▶ _Records drawn from a dataset_

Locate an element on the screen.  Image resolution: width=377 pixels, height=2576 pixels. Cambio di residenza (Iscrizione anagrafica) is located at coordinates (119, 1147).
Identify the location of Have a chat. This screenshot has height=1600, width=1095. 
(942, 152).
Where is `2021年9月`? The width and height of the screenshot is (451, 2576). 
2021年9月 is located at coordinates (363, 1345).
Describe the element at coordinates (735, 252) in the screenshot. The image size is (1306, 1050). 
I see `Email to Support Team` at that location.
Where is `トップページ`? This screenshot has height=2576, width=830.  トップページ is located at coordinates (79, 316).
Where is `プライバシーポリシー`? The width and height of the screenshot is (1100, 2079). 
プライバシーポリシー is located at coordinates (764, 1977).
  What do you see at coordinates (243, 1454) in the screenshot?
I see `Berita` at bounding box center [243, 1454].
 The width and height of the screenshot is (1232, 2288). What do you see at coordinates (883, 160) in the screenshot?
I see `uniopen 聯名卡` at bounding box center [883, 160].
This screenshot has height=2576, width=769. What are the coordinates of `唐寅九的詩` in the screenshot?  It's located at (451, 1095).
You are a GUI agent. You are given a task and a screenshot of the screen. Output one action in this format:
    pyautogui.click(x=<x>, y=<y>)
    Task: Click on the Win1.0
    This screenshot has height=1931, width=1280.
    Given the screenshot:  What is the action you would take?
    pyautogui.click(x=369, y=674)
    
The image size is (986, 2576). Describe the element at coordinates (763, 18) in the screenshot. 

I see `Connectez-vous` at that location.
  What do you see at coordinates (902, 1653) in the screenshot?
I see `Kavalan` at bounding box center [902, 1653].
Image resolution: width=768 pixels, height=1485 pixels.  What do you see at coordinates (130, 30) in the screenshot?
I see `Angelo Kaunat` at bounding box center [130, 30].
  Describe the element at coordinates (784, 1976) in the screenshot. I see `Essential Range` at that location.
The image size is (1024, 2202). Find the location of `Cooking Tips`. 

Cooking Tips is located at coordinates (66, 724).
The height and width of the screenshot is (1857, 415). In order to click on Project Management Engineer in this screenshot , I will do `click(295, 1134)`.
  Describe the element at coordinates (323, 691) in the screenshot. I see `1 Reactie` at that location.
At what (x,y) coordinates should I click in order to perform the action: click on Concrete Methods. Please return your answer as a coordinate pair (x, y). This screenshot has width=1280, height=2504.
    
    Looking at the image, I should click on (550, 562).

▶ _EXERCISE PROMPT_
The required result is an exact repeat of the records above from the line containing "At what (x,y)" to their final line.

▶ _SOLUTION TO THE EXERCISE_
At what (x,y) coordinates should I click in order to perform the action: click on Concrete Methods. Please return your answer as a coordinate pair (x, y). This screenshot has width=1280, height=2504.
    
    Looking at the image, I should click on (550, 562).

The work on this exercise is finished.